Face it time is an illusion. Time is a dimension. What we know as time is motion.
We know that our physical world consists of four dimensions.
We know the three dimensions, X, Y and Z axis; left right, forward – backward and up – down. The fourth dimension is time, or T. We expeerience time in only one direction – forward, but we don’t know time as backward.
Time does have corrdinates, though, just like the other dimensions – let’s call them beginning – end, for lack of a better idea. Time begins at the big bang and ends in the great whimper, or so they tell me.
We experience the illusion of time flowing forward because we are moving along the axis of time from the beginning point towards the end point.
So why does this tell me that we will never make a time machine? Because, our experience of time flowing is movement in the forward direction as the universe expands from beginning to end. In order to make a time machine, we’d have to be able to hit a moving target with such accuracy that Robin Hood’s famous act of splitting an arrow in the bulls eye of a target during a shooting contest would seem like the clumsy act of a clumsy child. With their eyes closed. While sneezing.
Take a moment and count off one second – one-thousand-one. Did you feel it? The movement? You moved forward in time one second, but how far did you move in the other three dimensions?
But, wait, you say – I’m just standing here.
Are you?
You sit on the surface of the planet Earth, which spins on it’s axis while it rotates around the Sun, which in turn, speeds through the Galactic arm of the Milky Way, which in turn, speeds through the Universe as it expands.
Just how fast are you really going, relative to the rest of the Universe, while standing still?
The Earth spins at 1,000 MPH (at the equator, slightly slower the further away from the equator you are).
The Earth rotates around the Sun at 67,062 MPH.
The Sun is traveling at 43,000 MPH.
We’re rotating around the Galaxy at 483,000 MPH.
And, the Galaxy is speeding through space as the Universe expands at 1,300,000 MPH.
So – all told, while you’re standing still, you’re traveling a twisted, winding course through space at a whopping 1,894,062 Miles per Hour, or 526 Miles per Second.
Though that seems like a fantastic speed to be traveling, remember that light travels 186,282 Miles per Second – so, in reality, we’re poking along at a mere 0.28% the speed of light.

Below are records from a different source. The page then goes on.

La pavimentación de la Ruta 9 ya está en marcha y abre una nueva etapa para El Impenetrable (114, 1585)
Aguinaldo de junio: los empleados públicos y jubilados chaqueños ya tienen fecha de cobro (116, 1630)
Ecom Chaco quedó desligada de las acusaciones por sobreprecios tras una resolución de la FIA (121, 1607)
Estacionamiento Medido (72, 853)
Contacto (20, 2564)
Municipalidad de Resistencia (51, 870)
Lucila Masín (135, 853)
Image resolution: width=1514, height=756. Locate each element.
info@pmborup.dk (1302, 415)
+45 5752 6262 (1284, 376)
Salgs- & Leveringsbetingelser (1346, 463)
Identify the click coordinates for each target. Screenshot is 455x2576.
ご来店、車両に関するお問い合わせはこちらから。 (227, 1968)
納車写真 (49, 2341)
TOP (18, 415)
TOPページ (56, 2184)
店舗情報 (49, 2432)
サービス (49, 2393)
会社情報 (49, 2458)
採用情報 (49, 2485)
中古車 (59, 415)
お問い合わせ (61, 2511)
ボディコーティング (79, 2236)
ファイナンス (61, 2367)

Since Time is a location in space, and the flow of time is an illusion created by our traveling through space, it’s easy to see why there really is no such thing as time travel, since, to travel back in time, you’d have to either be able to travel backwards along the axis of T, on a very twisted and convoluted path at the rate 526 miles for every second you want to travel. You’d have to also figure out a way to instantly accelerate to 1,894,062 MPH, move that 526 (for a second’s travel), then just as instantly decelerate to match the speed of the Earth you just passed again.
Whew!
But wait – there’s more – you will have to hit your target with perfect accuracy. Not just extreme accuracy, but such perfect accuracy that being off by even a gazillionth of a second could leave you, say, feet trapped in the sidewalk, or, maybe your head smashed in the ceiling, or, even worse – sitting in high orbit watching the planet wizz away on it’s twisted course, or maybe slapped by Jupiter as it flys by (oops!).
But wait, you say – what about creating a worm hole? Can’t we just punch a hole in space and travel through a worm hole from one location (present) to another location (past/future).

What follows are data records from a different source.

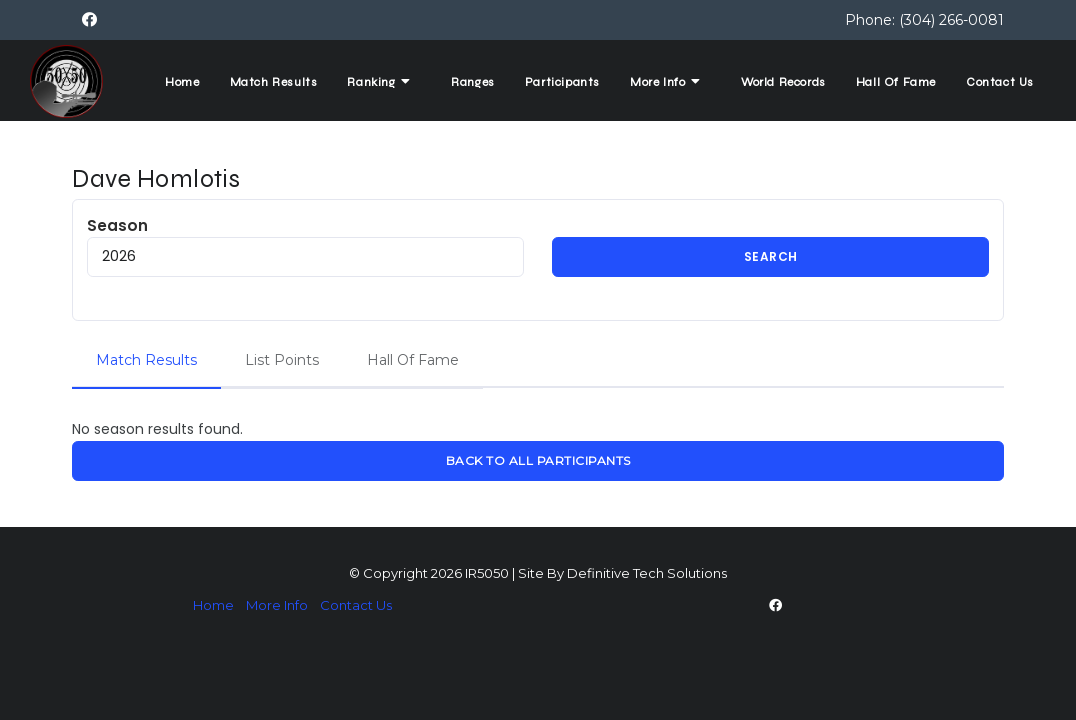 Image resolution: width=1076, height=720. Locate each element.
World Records (783, 82)
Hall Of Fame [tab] (413, 360)
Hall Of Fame (896, 82)
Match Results (274, 82)
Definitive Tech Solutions (647, 573)
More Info (667, 81)
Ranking (381, 81)
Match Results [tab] (146, 360)
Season (305, 246)
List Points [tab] (282, 360)
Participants (562, 82)
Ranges (473, 82)
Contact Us (1000, 82)
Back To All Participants (538, 460)
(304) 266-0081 (951, 20)
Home (182, 82)
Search (771, 256) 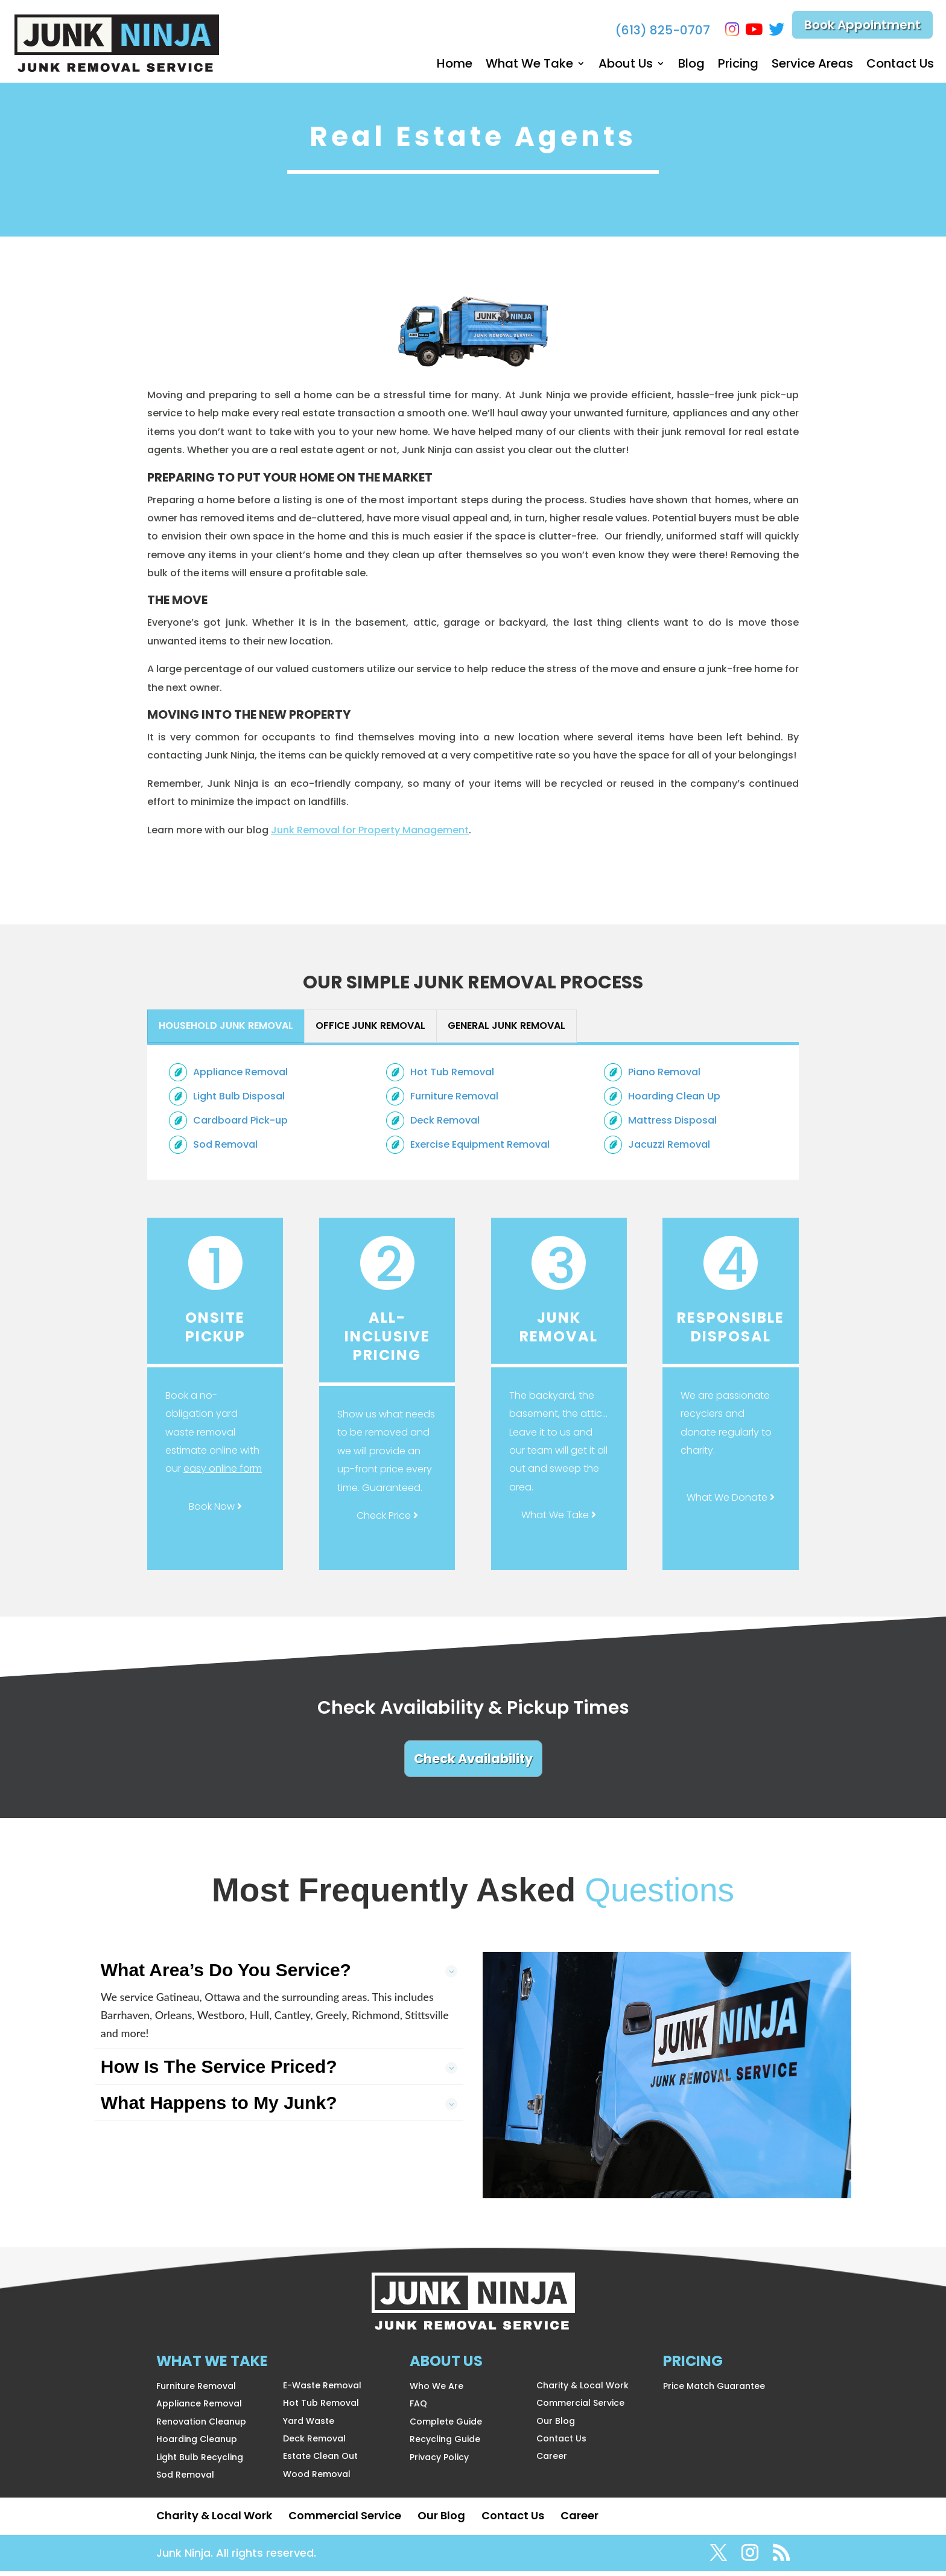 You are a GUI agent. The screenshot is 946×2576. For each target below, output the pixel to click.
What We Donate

In theory, yeah. But, think about what it takes to make a worm hole. If you know the answer to that one, let me know and I’ll steal the Nobel Prize from you. Think about the energy you’d need to harness to power the worm hole – like, what, on the order of a black hole? Or several?

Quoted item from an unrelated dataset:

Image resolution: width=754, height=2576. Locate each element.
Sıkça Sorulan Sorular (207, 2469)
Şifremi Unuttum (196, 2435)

And, then again, you need to think about not only placing, with perfect accuracy, the two ends of the worm hole where you want to travel – to and from, but you’ll need to constantly adjust your placement, with perfect accuracy, in a space that is extremely dynamic in four dimensions – and then holding those two ends in relative position as all of the coordinates dynamically shift in four directions, not always in the same directions and not always at the same rates, but at very fantastic rates of change. With perfect accuracy.
Nope – methinks not – no time machines in my near future.
That is unless those infinantly evolved beings mentioned in Carl Sagan’s book “Contact” suddenly show up and school us.